JAKARTA, (IslamToday ID) – Institute for Development of Economics
and Finance (INDEF) menilai Indonesia harus bersiap mengantisipasi ketegangan
antara Amerika Serikat (AS) dengan Iran. Ketegangan antara AS dan Iran ini
dapat menambah beban laju pertumbuhan ekonomi nasional.
“Tentu ketidakpastian
global itu mempengaruhi ekonomi kita. Investor yang tadinya ingin melakukan
ekspansi bisnis ke dalam negeri menjadi wait and see. Indonesia harus
bersiap menerima ketidakpastian baru,” ujar Peneliti INDEF Rusli Abdullah, Rabu (8/1/2020).
Menurutnya, konflik AS-Iran dapat menjadi perang
terbuka di kawasan Timur Tengah yang akhirnya mendorong harga komoditas,
terutama minyak dunia melonjak. Harga minyak yang melonjak dapat menjadi
tantangan di tengah usaha pemerintah untuk memperkecil defisit pada neraca
perdagangan dan transaksi berjalan.
Tercatat, harga minyak mentah berjangka jenis Brent di angka
68,44 dolar AS per barel. Sedangkan harga minyak mentah jenis West Texas
Intermediate sebesar 62,89 dolar AS per barel.
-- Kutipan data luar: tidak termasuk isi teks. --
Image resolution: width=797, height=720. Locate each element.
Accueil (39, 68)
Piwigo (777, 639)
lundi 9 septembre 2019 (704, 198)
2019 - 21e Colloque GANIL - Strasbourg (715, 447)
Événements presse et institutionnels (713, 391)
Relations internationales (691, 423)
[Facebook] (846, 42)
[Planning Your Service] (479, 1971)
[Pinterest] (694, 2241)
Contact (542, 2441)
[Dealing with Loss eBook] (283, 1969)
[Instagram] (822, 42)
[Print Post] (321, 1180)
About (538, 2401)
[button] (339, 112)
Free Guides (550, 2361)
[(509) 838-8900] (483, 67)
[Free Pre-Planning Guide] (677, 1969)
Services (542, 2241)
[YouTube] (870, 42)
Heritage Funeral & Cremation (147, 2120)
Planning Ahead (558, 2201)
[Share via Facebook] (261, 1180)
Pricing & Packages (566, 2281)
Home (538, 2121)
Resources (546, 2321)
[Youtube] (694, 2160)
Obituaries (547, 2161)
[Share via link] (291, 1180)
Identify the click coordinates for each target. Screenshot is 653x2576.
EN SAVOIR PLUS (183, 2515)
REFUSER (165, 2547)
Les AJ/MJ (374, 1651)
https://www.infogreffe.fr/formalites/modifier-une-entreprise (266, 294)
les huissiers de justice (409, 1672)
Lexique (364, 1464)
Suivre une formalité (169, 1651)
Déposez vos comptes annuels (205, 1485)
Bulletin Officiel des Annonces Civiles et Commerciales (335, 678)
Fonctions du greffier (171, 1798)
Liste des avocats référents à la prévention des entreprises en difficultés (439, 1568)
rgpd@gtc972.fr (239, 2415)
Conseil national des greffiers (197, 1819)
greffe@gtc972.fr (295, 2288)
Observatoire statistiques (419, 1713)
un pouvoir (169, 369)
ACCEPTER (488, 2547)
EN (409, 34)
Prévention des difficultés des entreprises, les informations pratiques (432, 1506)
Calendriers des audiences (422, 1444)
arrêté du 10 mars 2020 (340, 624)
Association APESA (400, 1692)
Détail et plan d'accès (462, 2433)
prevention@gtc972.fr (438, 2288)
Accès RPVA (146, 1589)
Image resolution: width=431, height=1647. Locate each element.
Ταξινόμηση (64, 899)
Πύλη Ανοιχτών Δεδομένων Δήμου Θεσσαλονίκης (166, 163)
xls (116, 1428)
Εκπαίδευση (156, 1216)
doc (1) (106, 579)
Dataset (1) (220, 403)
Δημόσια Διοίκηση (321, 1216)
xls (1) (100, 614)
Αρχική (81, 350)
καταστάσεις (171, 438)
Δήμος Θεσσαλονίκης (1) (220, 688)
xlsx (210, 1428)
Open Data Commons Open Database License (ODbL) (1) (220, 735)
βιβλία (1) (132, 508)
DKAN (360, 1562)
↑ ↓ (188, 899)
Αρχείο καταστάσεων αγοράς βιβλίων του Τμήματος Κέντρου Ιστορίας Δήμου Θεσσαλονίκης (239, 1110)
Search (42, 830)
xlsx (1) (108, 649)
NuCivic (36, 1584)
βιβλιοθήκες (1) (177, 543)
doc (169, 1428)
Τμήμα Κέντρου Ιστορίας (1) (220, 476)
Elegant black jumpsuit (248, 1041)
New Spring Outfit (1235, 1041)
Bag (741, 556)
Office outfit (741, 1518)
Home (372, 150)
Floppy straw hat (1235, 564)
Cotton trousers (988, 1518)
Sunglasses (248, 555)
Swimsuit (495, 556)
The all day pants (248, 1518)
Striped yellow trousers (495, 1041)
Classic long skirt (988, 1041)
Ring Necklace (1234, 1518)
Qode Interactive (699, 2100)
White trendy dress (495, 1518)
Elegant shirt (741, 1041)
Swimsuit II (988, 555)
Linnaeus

Sementara itu dalam APBN 2020, harga minyak mentah Indonesia
(ICP) diasumsikan sebesar 63 dolar AS per barel. “Harga minyak saat
ini relatif masih kondusif, namun jika konflik berlarut-larut diperkirakan
dapat mencapai 70-80 dolar AS per barel, dikhawatirkan dapat membebani APBN,” kata Rusli.
Ia mengatakan efek domino dari meningkatnya harga minyak
yakni kenaikan inflasi 2020 dibandingkan tahun sebelumnya. “Setelah kenaikan
minyak, imbasnya akan mempengaruhi harga BBM di dalam negeri yang akhirnya
berdampak pada biaya logistik dan transportasi, kemudian berdampak juga pada harga
bahan pokok. Pada akhirnya dapat mendorong inflasi,” jelasnya.
Dalam rangka menjaga pertumbuhan ekonomi nasional, Rusli
menyarankan agar bauran kebijakan pemerintah untuk dikaji kembali. Pemerintah
harus fokus tetap menjaga daya beli masyarakat untuk tetap baik. Menjaga daya beli masyarakat itu dalam rangka menopang perekonomian nasional di tengah konflik AS-Iran.
Rusli memprediksi pertumbuhan ekonomi yang ditargetkan pemerintah sebesar 5,3 persen diperkirakan cukup berat di tengah sentimen global yang kurang mendukung. “Konflik AS-Iran dan perang dagang AS-China membuat pertumbuhan ekonomi 5 persen diperkirakan cukup berat. INDEF memprediksi bisa menuju 4,8 persen jika konflik-konflik itu terus berlanjut,” ucapnya.
Rusli mengatakan dalam rangka menopang perekonomian tetap tumbuh dan terjaga, pemerintah harus dapat lebih mempermudah investasi yang masuk ke dalam negeri. “Selain menjaga daya beli masyarakat, pemerintah diharapkan memberi kemudahan investasi masuk,” katanya.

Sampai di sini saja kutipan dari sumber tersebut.